From the diversity of its modern visitors, it is clear that Serpent Mound means many things to many people, yet it is little understood by archaeologists today. Questions persist about its date, its builders, and its meanings. Indian stories also vary widely: some even consider it an evil place! Arc Director Nancy Stranahan ponders this sense of mystery:

Serpent Mound is truly a powerful sacred site. I actually feel very humble trying to give voice to it, but I can tell you how it affects me. A serpent is the symbol of mystery, we don’t understand it, we know almost nothing about it. When we interpret it, we mostly tell what we don’t know. In that, I think, lies its power. We feel we know so much, and yet we mostly live in an unknown universe, and I think Serpent Mound is that gateway to remembering that we don’t really know anything. What we know is a particle or grain of sand on a beach.

Even for scholars of the site, its meanings are uncertain: It may be the “Horned Serpent” of Native American legend, perhaps in the act of swallowing the sun, in an eclipse. Built around 1066, it may be related to the “blazing serpent in the sky” that we call “Halley’s Comet” – its brightest known appearance was that year.

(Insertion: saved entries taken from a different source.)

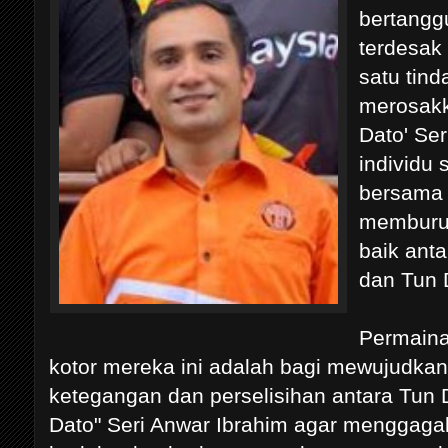
bertangg
terdesak
satu tind
merosakk
Dato' Ser
individu 
bersama 
memburu
baik anta
dan Tun 
Permainan
kotor mereka ini adalah bagi mewujudka
ketegangan dan perselisihan antara Tun
Dato" Seri Anwar Ibrahim agar menggaga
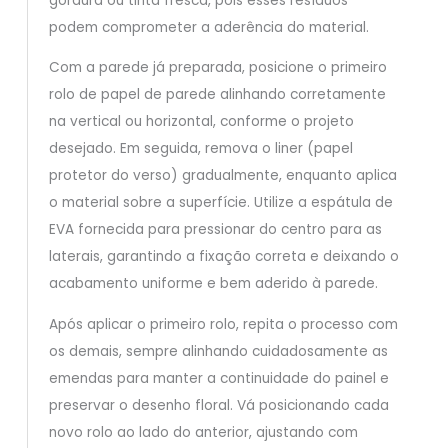
gordura ou tinta fresca, pois esses resíduos
podem comprometer a aderência do material.
Com a parede já preparada, posicione o primeiro
rolo de papel de parede alinhando corretamente
na vertical ou horizontal, conforme o projeto
desejado. Em seguida, remova o liner (papel
protetor do verso) gradualmente, enquanto aplica
o material sobre a superfície. Utilize a espátula de
EVA fornecida para pressionar do centro para as
laterais, garantindo a fixação correta e deixando o
acabamento uniforme e bem aderido à parede.
Após aplicar o primeiro rolo, repita o processo com
os demais, sempre alinhando cuidadosamente as
emendas para manter a continuidade do painel e
preservar o desenho floral. Vá posicionando cada
novo rolo ao lado do anterior, ajustando com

The iconography resembles Mississippian serpents from the same time period, found on artworks from among the urban cultures farther west. The Great Serpent, through its fame, has been opened up to many interpretations, for many people, groups, and traditions. A visit during the sunset celebrations on any June 21 tells the story: Indians from many tribes and groups, new-age mystics, earthworks enthusiasts, among others, together have many ideas about what makes this place sacred, somehow spiritually loaded.

Native Americans and many others gather for the annual celebration of the summer solstice sunset.